PROBLEM DETAILS — Among the records below, find the lines that contain "Fioricet" and copy each of them.

Extracted page text data —
▬▬▬▬▬▬▬▬▬▬

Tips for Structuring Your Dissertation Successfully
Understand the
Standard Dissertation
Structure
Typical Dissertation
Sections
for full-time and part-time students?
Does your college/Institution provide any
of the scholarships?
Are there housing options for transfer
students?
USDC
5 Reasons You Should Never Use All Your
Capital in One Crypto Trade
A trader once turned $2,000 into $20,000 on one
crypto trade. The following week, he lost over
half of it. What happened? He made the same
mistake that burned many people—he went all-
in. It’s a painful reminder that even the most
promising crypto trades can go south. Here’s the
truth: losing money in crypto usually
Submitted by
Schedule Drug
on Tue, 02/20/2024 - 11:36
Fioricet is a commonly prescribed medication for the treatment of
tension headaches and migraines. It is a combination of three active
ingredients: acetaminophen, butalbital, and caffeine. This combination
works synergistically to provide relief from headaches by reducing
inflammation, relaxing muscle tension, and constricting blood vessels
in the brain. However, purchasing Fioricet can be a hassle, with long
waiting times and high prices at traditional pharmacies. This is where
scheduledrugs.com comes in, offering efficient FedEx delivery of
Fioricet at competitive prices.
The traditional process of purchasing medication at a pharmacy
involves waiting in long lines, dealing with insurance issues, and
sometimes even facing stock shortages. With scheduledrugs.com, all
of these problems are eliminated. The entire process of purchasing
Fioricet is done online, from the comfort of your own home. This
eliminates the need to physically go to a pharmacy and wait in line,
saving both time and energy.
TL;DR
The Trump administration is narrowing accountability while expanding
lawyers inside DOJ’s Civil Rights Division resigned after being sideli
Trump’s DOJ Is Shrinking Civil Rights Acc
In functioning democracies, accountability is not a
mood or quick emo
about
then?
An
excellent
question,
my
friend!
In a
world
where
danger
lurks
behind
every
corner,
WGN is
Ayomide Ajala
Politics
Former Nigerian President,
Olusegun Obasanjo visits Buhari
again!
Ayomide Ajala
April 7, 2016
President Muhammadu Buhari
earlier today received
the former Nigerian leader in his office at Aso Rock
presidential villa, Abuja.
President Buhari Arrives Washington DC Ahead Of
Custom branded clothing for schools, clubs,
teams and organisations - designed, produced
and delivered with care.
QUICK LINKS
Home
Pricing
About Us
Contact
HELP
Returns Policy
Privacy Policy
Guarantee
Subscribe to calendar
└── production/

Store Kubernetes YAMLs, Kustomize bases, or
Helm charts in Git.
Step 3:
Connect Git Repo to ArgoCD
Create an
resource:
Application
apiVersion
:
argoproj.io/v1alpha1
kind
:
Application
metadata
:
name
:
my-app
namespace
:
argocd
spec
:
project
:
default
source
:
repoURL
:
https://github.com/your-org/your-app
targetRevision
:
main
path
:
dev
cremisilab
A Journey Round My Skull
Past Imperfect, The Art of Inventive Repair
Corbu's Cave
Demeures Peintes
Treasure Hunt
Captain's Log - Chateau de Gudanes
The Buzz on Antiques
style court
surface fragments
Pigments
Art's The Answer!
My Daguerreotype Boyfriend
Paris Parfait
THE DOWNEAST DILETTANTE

▬▬▬▬▬▬▬▬▬▬

WRITTEN SOLUTION —
Fioricet is a commonly prescribed medication for the treatment of
in the brain. However, purchasing Fioricet can be a hassle, with long
Fioricet at competitive prices.
Fioricet is done online, from the comfort of your own home. This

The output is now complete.